Environmental radiochemist

Sue Brannon Clark is an environmental radiochemist. Since receiving her doctorate in inorganic and radiochemistry from Florida State University in 1989, Clark has worked at Washington State University where she leads a research team on the chemistry and chemical engineering of processing nuclear materials. She has also held various leadership roles at WSU, including serving as interim vice chancellor for academic affairs and interim dean of the college of sciences.

Clark has been appointed to numerous boards and committees, such as the US Nuclear Waste Technical Review Board and the Basic Energy Sciences Advisory Committee for the US Department of Energy.

== Education ==
Clark received a bachelor's degree in chemistry from Lander College in 1989, a master's degree in inorganic chemistry from the Florida State University in 1987, and a doctorate also in inorganic and radiochemistry also from Florida State University in 1989.

== Career ==
Clark is a Regents Distinguished Professor of Chemistry and has previously worked at Washington State University at Pullman, and currently holds the position of Battelle Fellow in the Energy and Environment Directorate with Pacific Northwest National Laboratory, where she leads research on the chemistry and chemical engineering of processing nuclear materials.

Sue began her academic career at Washington State University in the chemistry department in 1996, where she worked as an assistant professor and served as department chair from August 2005 to December 2007.

She has also served as interim vice chancellor for academic affairs at WSU's Tri-Cities Campus from January 2008 to August 2008 and as interim dean of the college of sciences from July to December 2010.

Clark was appointed to the US Nuclear Waste Technical Review Board by former president Barack Obama and held the position from 2011 to 2014. She also served as an elected member of Washington State Academy of Sciences and the governing board for the US Council for Chemical Research from 2009 to 2011.

She was also a member of the National Academy's Nuclear and Radiation Studies Board from 2004 to 2009, and was a member of various study committees introduced by the board.

From 2003 to 2011 Sue was on the Basic Energy Sciences Advisory Committee for the US Department of Energy and served as a consultant to Battelle Memorial Institute and the Helmholtz Association of German Research Centers.

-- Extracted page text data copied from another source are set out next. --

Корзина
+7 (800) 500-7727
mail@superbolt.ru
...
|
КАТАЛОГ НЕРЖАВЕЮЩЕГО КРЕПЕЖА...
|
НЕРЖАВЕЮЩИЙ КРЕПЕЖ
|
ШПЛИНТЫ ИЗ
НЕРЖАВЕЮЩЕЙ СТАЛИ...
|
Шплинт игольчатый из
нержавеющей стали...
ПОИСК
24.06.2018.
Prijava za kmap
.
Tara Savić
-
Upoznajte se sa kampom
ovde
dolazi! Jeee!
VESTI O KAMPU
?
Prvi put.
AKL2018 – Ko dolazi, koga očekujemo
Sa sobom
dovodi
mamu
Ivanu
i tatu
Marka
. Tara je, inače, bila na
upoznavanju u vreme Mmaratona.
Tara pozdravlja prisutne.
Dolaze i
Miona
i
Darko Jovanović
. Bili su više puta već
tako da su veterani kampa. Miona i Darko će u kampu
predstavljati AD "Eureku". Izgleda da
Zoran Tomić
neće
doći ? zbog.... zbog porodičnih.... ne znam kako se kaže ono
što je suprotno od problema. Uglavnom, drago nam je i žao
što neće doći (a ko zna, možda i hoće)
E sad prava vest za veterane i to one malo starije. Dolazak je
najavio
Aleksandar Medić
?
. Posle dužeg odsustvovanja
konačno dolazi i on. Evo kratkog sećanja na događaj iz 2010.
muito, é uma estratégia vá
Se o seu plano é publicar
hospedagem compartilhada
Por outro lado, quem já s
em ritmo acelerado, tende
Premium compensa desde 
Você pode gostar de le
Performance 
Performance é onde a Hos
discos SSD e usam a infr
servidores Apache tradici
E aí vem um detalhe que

Clark is also involved in international service activities, serving as a consultant to the Nuclear Energy Agency of France, the Korean Atomic Energy Research Institute, and the Battelle Memorial Institute.

Clark has published more than 120 peer-reviewed papers, the majority of which are focused on actinides in the environment, chemistry of high-level radioactive waste systems, and radio-analytical chemistry.

== Honours and awards ==

- 1998-1999 - The Young Faculty Achievement Award in the College of Sciences at Washington State University
- 1998-2000 - The Edward R. Meyer Distinguished Professor of Chemistry
- 2002-2008 - The Westinghouse Distinguished Professor of Material Sciences and Engineering, WSU
- 2003 - The Ford Lecturer at Minnesota State University
- 2008 - Fink Distinguished Lecturer, Georgia Institute of Technology's Department of Chemistry
- 2012 - The Garvan-Olin Medal for her research activities and advocacy for advancing women chemists
- 2020 - American Chemical Society, Glenn T. Seaborg Award for Nuclear Chemistry

Clark is also fellow of the American Association for the Advancement of Science (AAAS), the American Association for the Advancement of Science, Sigma Xi, the Scientific Research Society, and the American Chemical Society (ACS).